Over-expression of Klhl13 and Dusp9 in male mESCs leads to an enhanced pluripotency state and slower differentiation kinetics. a Schematic representation of the dCas9-SunTag system used for gene activation. b–e To over-express Dusp9 (yellow) and Klhl13 (blue), male E14 mESCs, stably expressing the doxycycline-inducible SunTag system, were either transduced with one of two different sgRNAs targeting the respective promoter regions or with non-targeting control (NT) sgRNAs and were treated for 3 days with 1 μg/ml doxycycline as indicated. Protein levels of Dusp9 (left) and Klhl13 (right) were quantified via immunoblotting (b), expression levels of MAPK target genes Spry4 and Egr1 (c) and of naive pluripotency factors Nanog and Prdm14 (e) were assessed by qPCR and phosphorylation of Mek and Erk was quantified by immunoblotting (d). The immunoblot signals were normalized to Tubulin (b) or to total Mek/Erk (d) and to the mean of two doxycycline-treated non-targeting control sgRNAs. qPCR measurements were normalized to two housekee** genes and to the respective untreated control (−Dox). Dots and triangles depict individual measurements of the two different sgRNAs, and thick bars show the mean of three biological replicates. f Dusp9- and Klhl13 over-expressing mESCs were treated with 1 μg/ml doxycycline 24 h before differentiation via LIF withdrawal for 4 days, and expression levels of pluripotency factors were measured by qPCR at different time points as indicated. Mean and standard deviation across 3 biological replicates is shown. g Global CpG methylation levels in cell lines over-expressing Dusp9 and Klhl13 via doxycycline treatment for 3 passages were assessed via pyrosequencing-based luminometric DNA methylation assay (LUMA). *p < 0.05 in a two-tailed paired Student’s t test comparing the Dusp9/Klhl13 over-expressing samples and the non-targeting controls (mean of sgRNA1 and sgRNA2)

The SunTag system was recruited to either the Dusp9 or Klhl13 promoters using two different sgRNAs per gene and one sgRNA per cell line, leading to a 4- and 3.3-fold over-expression of Dusp9 protein and to a 2.9- and 2.1-fold induction of Klhl13 protein, respectively (Fig. 3b; Additional file 1: Figure S4A).

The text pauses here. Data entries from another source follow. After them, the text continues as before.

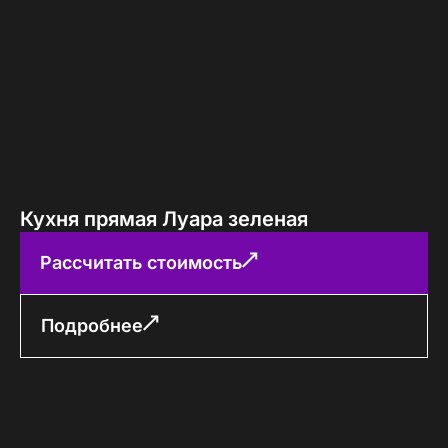
Кухня прямая Луара зеленая
Рассчитать стоимость
Подробнее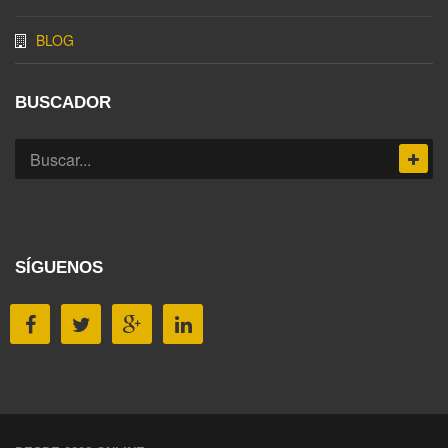
BLOG
BUSCADOR
SÍGUENOS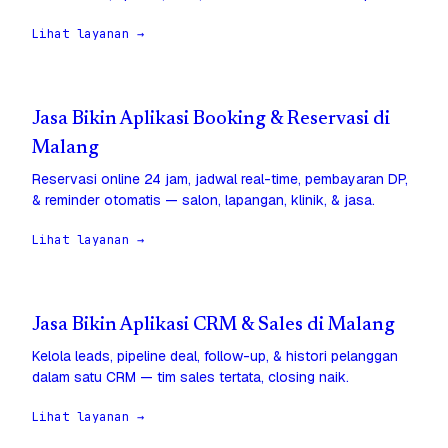
Lihat layanan →
Jasa Bikin Aplikasi Booking & Reservasi di
Malang
Reservasi online 24 jam, jadwal real-time, pembayaran DP,
& reminder otomatis — salon, lapangan, klinik, & jasa.
Lihat layanan →
Jasa Bikin Aplikasi CRM & Sales di Malang
Kelola leads, pipeline deal, follow-up, & histori pelanggan
dalam satu CRM — tim sales tertata, closing naik.
Lihat layanan →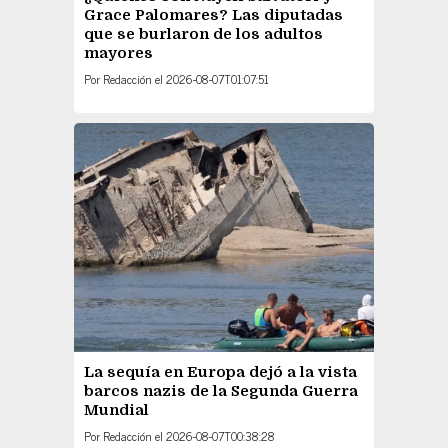
Grace Palomares? Las diputadas
que se burlaron de los adultos
mayores
Por
Redacción
el
2026-08-07T01:07:51
La sequía en Europa dejó a la vista
barcos nazis de la Segunda Guerra
Mundial
Por
Redacción
el
2026-08-07T00:38:28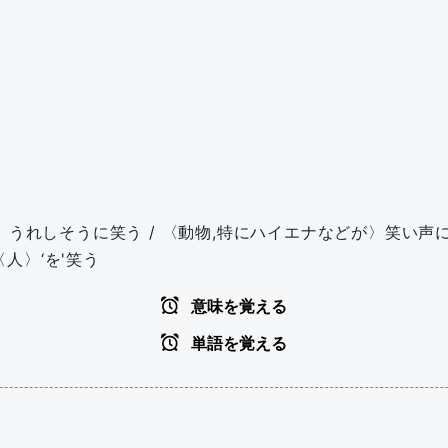
うれしそうに笑う / 〈動物,特にハイエナなどが〉笑い声に似た声
〈人〉‘を'笑う
意味を覚える
単語を覚える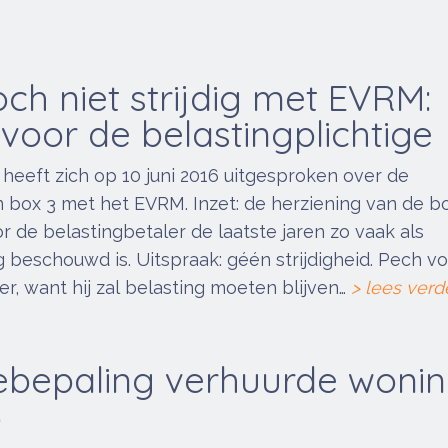
och niet strijdig met EVRM:
 voor de belastingplichtige
eeft zich op 10 juni 2016 uitgesproken over de
an box 3 met het EVRM. Inzet: de herziening van de b
or de belastingbetaler de laatste jaren zo vaak als
 beschouwd is. Uitspraak: géén strijdigheid. Pech v
er, want hij zal belasting moeten blijven…
> lees verd
bepaling verhuurde woni
3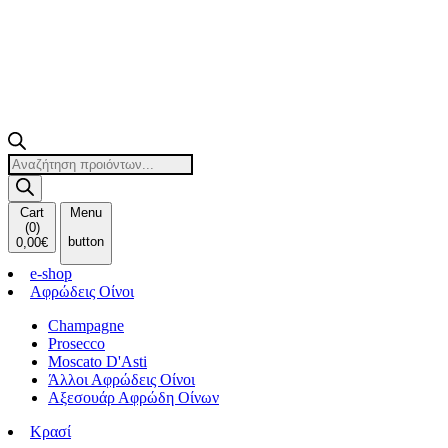
Products
search
Cart
Menu
(
0
)
button
0,00
€
e-shop
Αφρώδεις Οίνοι
Champagne
Prosecco
Moscato D'Asti
Άλλοι Αφρώδεις Οίνοι
Αξεσουάρ Αφρώδη Οίνων
Κρασί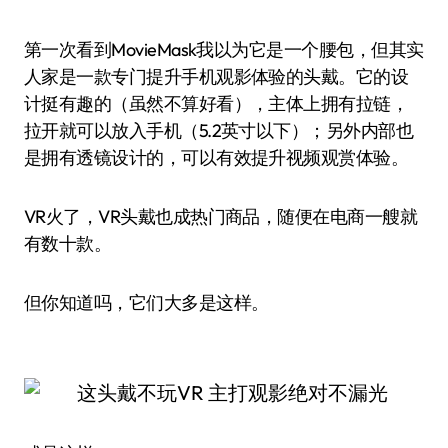
第一次看到MovieMask我以为它是一个腰包，但其实
人家是一款专门提升手机观影体验的头戴。它的设
计挺有趣的（虽然不算好看），主体上拥有拉链，
拉开就可以放入手机（5.2英寸以下）；另外内部也
是拥有透镜设计的，可以有效提升视频观赏体验。
VR火了，VR头戴也成热门商品，随便在电商一艘就
有数十款。
但你知道吗，它们大多是这样。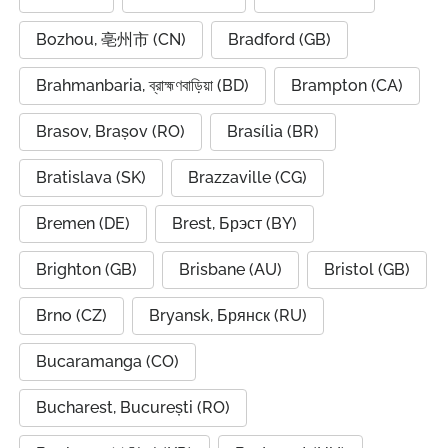
Bozhou, 亳州市 (CN)
Bradford (GB)
Brahmanbaria, ব্রাহ্মণবাড়িয়া (BD)
Brampton (CA)
Brasov, Brașov (RO)
Brasília (BR)
Bratislava (SK)
Brazzaville (CG)
Bremen (DE)
Brest, Брэст (BY)
Brighton (GB)
Brisbane (AU)
Bristol (GB)
Brno (CZ)
Bryansk, Брянск (RU)
Bucaramanga (CO)
Bucharest, București (RO)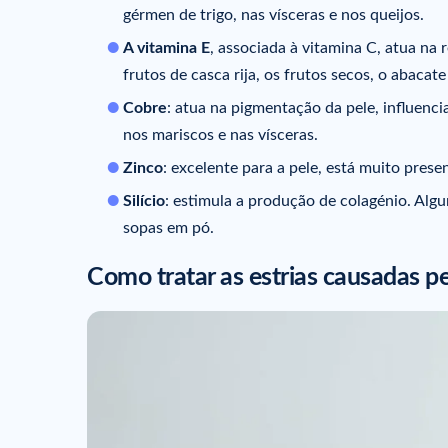
gérmen de trigo, nas vísceras e nos queijos.
A vitamina E
, associada à vitamina C, atua na r
frutos de casca rija, os frutos secos, o abacat
Cobre
: atua na pigmentação da pele, influenc
nos mariscos e nas vísceras.
Zinco
: excelente para a pele, está muito prese
Silício
: estimula a produção de colagénio. Algu
sopas em pó.
Como tratar as estrias causadas p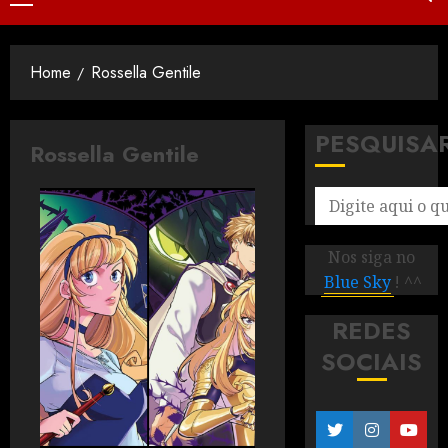
Home
Rossella Gentile
PESQUISA
Rossella Gentile
Nos siga no
Blue Sky
! ^^
REDES
SOCIAIS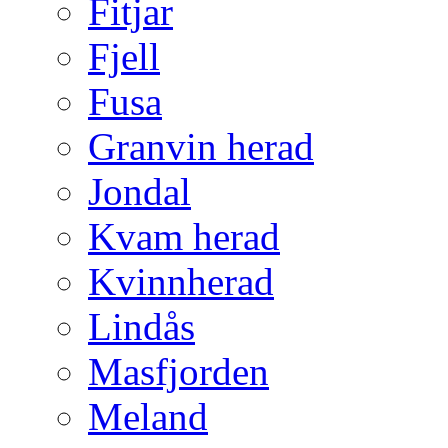
Fitjar
Fjell
Fusa
Granvin herad
Jondal
Kvam herad
Kvinnherad
Lindås
Masfjorden
Meland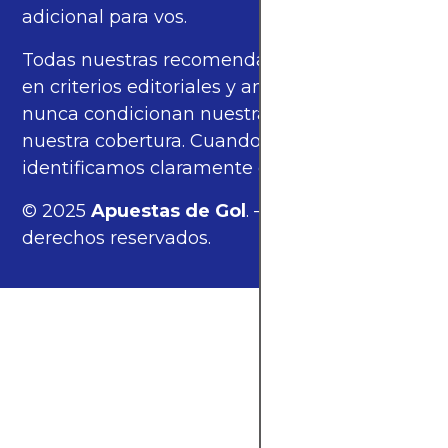
adicional para vos.
Todas nuestras recomendaciones se basan
en criterios editoriales y análisis propios, y
nunca condicionan nuestras opiniones ni
nuestra cobertura. Cuando corresponde,
identificamos claramente estos enlaces.
© 2025
Apuestas de Gol
. — Todos los
derechos reservados.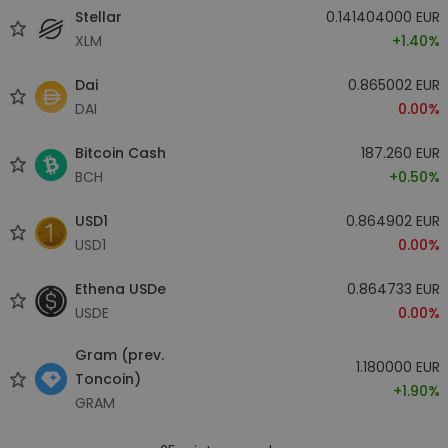
Stellar
0.141404000 EUR
XLM
+1.40%
Dai
0.865002 EUR
DAI
0.00%
Bitcoin Cash
187.260 EUR
BCH
+0.50%
USD1
0.864902 EUR
USD1
0.00%
Ethena USDe
0.864733 EUR
USDE
0.00%
Gram (prev.
1.180000 EUR
Toncoin)
+1.90%
GRAM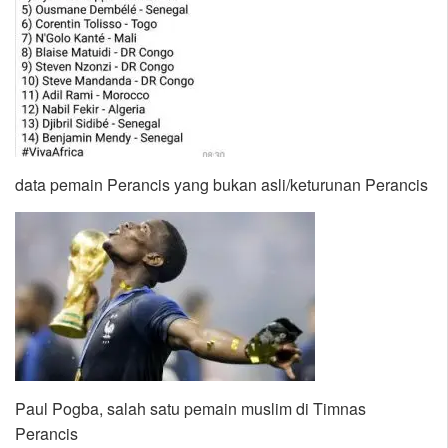
data pemain Perancis yang bukan asli/keturunan Perancis
Paul Pogba, salah satu pemain muslim di Timnas
Perancis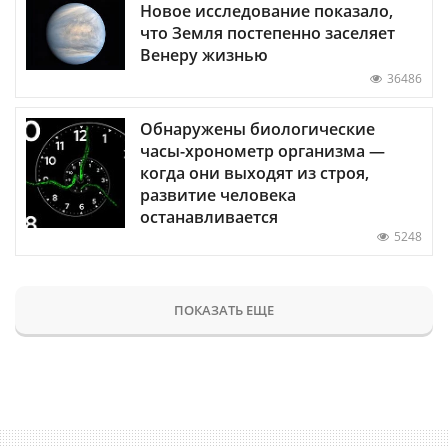
Новое исследование показало,
что Земля постепенно заселяет
Венеру жизнью
36486
Обнаружены биологические
часы-хронометр организма —
когда они выходят из строя,
развитие человека
останавливается
5248
ПОКАЗАТЬ ЕЩЕ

We then characterized these cell lines with respect to pluripotency factor expression, differentiation dynamics, MAPK pathway activity, and global DNA methylation levels, all of which are affected by X-chromosomal dosage in mESCs. To assess MAPK pathway activity, we measured expression levels of Spry4 and Egr1 [20, 21], two well-known Erk target genes, by qPCR (Fig. 3c). Both MAPK target genes were strongly downregulated upon Dusp9 over-expression (2.7/5.5-fold), as expected for an Erk phosphatase, while their expression was only slightly, albeit mostly not significantly reduced upon Klhl13 over-expression. When assessing phosphorylation levels of MAPK pathway intermediates, we found that Dusp9 over-expression reduced pErk levels 12-fold, again as expected for an Erk phosphatase, but increased pMek 22-fold, most possibly due to reduced negative feedback inhibition (Fig. 3d). Over-expression of Klhl13 by contrast had no significant effect on either Erk or Mek phosphorylation. A previous study had reported the opposite effect of Dusp9 over-expression on Erk phosphorylation, potentially due to the requirement for trypsinization when analyzing feeder-dependent mESC lines, which were used in that study [25] (Additional file 1: Figure S4B). Taken together, these results confirm that Dusp9 is a strong inhibitor of MAPK pathway activity, while Klhl13 might slightly inhibit MAPK target gene expression, but does not affect pathway intermediates, which is in accordance with our screening results (Fig. 2g).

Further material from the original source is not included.